TikTok “Challenges” Pose a Threat to Users’ Ocular Health

The social media platform TikTok has been used to share mostly harmless trends and challenges among its predominantly young audience, but some do pose serious risks to adolescents and teenagers who seek validation and attention from peers. Considering about 41 percent of the user base falls between the ages of 16 and 24, and a third are 14 or younger, it’s important to highlight those trends that pose potential harm. A recent research paper in the online journal Ophthalmology and Therapy cataloged a variety of reckless and foolhardy activities shared on TikTok that can endanger eye health.¹

Included in discussion of this new research were the “rubbing castor oil trend,” “bleach/bright-eye challenge,” “mucus fishing challenge,” “eggsplosions,” “beezin challenge,” “Orbeez challenge,” “blow-drying eyelashes,” “sun gazing” and “popping styes” TikTok trends/challenges. The number of views, likes and shares was documented for each video of the respective challenge with the highest like count.
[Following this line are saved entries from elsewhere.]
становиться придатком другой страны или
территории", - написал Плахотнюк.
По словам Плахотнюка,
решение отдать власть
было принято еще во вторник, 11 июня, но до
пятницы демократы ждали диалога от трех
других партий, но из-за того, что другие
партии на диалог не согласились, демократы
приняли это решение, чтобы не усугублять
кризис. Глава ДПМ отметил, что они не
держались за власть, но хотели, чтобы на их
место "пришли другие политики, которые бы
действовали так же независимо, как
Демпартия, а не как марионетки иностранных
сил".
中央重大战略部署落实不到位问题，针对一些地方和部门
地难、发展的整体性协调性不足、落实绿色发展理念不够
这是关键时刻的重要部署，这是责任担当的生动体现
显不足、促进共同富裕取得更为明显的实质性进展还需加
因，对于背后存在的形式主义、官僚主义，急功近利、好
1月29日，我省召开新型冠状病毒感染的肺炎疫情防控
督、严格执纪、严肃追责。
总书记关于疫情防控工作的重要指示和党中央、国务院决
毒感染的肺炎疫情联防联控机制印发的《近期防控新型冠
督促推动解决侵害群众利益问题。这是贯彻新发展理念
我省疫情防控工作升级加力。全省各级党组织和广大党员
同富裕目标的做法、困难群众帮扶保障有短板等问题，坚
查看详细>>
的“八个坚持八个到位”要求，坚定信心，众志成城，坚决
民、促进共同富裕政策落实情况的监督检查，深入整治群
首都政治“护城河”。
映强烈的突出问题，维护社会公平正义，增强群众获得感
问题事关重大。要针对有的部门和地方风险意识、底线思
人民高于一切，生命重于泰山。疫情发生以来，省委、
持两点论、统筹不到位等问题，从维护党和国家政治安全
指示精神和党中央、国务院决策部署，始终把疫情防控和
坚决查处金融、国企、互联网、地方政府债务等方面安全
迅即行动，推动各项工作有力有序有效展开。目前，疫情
The first on the list, rubbing castor oil onto the eyes, has the purported benefits of decreasing wrinkles and—somehow—improving vision. A few studies do show that castor oil can enhance the lipid component of the tear film and decrease evaporation time, but can be dangerous to employ without medical supervision, due to many over-the-counter versions containing irritating or harmful preservatives. As well, excessive eye rubbing is linked with keratoconus.

Next is the bright-eye challenge. This involves putting on the eye a bag filled with jelly, hand sanitizer, bleach and shaving cream to lighten eye color. This can cause irritation and permanent cellular damage due to protein denaturation, a property of bleach. Permanent damage can occur in case of leaks and extravasation into the eyes; this challenge has been removed from the platform, though. This challenge, however, may have begun on TikTok as a prank or parody and largely received as such by users rather than something to be acted upon. It’s also worth noting that the bleach eye challenge dates back to 2019, an eternity ago in the fast-paced world of social media, and TikTok in particular, and thus is likely to be long forgotten by today’s users.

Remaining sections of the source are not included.